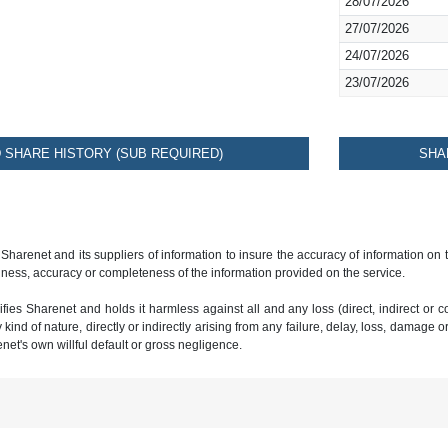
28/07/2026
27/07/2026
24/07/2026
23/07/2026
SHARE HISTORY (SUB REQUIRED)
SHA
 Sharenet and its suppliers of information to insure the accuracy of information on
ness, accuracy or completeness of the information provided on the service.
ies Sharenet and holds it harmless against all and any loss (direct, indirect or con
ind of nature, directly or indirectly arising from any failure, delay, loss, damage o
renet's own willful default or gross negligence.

--

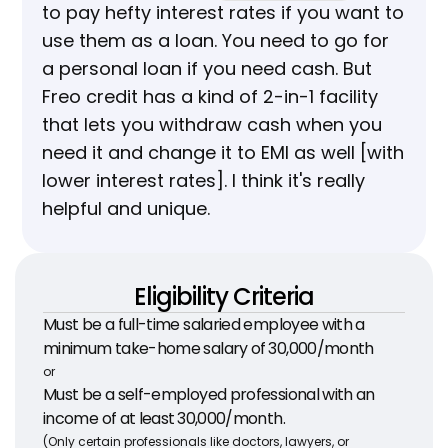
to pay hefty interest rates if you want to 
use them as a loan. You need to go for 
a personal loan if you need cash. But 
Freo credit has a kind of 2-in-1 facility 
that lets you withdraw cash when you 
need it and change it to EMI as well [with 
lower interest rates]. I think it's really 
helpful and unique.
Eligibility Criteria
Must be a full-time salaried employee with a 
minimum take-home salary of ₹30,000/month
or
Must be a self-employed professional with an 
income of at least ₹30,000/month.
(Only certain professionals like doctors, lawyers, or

--

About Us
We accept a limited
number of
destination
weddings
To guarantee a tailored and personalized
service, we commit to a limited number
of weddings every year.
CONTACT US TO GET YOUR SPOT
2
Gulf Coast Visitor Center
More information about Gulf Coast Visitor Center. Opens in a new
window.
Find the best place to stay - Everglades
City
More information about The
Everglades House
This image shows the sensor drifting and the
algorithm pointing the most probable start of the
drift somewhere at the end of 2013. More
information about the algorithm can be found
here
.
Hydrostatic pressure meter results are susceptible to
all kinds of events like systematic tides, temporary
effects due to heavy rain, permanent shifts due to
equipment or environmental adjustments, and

### [Your goal]
Say how many lines in the entries include the string "information", and write nothing besides that number.

### [Response box]
5